— WORK REQUIRED —
Transcribe word for word the lines below from the line with "menú de tres" through the line with "נכנס חודש שבט", ends included.
* * *
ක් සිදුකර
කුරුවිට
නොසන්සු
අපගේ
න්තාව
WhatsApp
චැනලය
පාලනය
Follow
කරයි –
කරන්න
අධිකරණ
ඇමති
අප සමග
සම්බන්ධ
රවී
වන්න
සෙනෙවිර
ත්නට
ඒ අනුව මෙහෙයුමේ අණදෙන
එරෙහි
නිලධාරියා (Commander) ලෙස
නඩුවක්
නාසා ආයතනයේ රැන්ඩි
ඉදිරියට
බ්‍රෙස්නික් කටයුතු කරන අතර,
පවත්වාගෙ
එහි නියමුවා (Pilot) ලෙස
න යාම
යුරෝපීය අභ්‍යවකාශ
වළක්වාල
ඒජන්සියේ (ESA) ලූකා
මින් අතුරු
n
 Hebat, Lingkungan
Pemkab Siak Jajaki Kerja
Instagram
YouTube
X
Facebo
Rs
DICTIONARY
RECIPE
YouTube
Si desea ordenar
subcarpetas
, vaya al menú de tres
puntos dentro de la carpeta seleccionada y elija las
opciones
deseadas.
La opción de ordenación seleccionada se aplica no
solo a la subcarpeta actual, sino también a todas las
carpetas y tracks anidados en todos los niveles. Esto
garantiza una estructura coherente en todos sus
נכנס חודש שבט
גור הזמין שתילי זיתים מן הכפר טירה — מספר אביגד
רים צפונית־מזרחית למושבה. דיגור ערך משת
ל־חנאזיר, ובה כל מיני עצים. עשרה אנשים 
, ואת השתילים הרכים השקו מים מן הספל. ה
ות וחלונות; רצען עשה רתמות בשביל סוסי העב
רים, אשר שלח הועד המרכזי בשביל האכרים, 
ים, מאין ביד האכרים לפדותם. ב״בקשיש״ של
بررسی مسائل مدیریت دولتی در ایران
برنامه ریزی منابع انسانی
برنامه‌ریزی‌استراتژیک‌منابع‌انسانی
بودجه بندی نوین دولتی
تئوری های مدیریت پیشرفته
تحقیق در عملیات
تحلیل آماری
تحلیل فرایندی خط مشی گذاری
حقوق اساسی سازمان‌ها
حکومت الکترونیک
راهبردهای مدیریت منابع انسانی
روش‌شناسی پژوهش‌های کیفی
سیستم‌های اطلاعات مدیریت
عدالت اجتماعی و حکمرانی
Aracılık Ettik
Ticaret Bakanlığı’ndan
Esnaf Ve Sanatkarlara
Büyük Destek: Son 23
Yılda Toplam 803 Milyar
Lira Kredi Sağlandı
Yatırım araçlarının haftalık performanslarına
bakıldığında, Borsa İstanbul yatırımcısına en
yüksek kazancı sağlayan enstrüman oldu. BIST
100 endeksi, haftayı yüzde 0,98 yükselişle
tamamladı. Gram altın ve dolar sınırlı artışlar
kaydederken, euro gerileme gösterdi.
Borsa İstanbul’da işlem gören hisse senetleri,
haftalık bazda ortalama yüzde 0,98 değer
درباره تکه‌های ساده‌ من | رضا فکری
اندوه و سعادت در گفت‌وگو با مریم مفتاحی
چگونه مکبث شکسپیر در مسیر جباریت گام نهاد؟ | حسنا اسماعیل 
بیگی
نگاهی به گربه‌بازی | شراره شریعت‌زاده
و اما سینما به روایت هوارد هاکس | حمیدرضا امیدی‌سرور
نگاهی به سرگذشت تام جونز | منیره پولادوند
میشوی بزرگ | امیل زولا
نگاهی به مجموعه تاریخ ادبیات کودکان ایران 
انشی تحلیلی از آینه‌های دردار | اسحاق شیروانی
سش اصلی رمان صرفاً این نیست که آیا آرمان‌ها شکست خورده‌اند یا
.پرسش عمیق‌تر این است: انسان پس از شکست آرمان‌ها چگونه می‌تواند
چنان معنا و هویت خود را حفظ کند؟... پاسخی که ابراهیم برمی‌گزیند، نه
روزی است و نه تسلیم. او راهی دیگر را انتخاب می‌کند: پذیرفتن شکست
* * *
— REPLY —
, vaya al menú de tres
puntos dentro de la carpeta seleccionada y elija las
opciones
deseadas.
La opción de ordenación seleccionada se aplica no
solo a la subcarpeta actual, sino también a todas las
carpetas y tracks anidados en todos los niveles. Esto
garantiza una estructura coherente en todos sus
נכנס חודש שבט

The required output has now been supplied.